- _TASK STATEMENT_
Starting at the line with "Догляд за вішанками" in it, reproduce each line below through the last one, exactly, and include nothing else.

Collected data
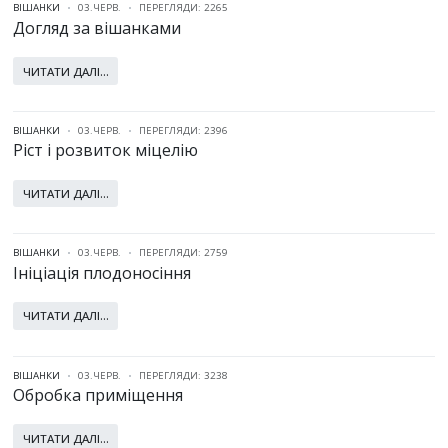
ВІШАНКИ
03.ЧЕРВ.
ПЕРЕГЛЯДИ: 2265
Догляд за вішанками
ЧИТАТИ ДАЛІ...
ВІШАНКИ
03.ЧЕРВ.
ПЕРЕГЛЯДИ: 2396
Ріст і розвиток міцелію
ЧИТАТИ ДАЛІ...
ВІШАНКИ
03.ЧЕРВ.
ПЕРЕГЛЯДИ: 2759
Ініціація плодоносіння
ЧИТАТИ ДАЛІ...
ВІШАНКИ
03.ЧЕРВ.
ПЕРЕГЛЯДИ: 3238
Обробка приміщення
ЧИТАТИ ДАЛІ...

- _TASK RESULT_
Догляд за вішанками
ЧИТАТИ ДАЛІ...
ВІШАНКИ
03.ЧЕРВ.
ПЕРЕГЛЯДИ: 2396
Ріст і розвиток міцелію
ЧИТАТИ ДАЛІ...
ВІШАНКИ
03.ЧЕРВ.
ПЕРЕГЛЯДИ: 2759
Ініціація плодоносіння
ЧИТАТИ ДАЛІ...
ВІШАНКИ
03.ЧЕРВ.
ПЕРЕГЛЯДИ: 3238
Обробка приміщення
ЧИТАТИ ДАЛІ...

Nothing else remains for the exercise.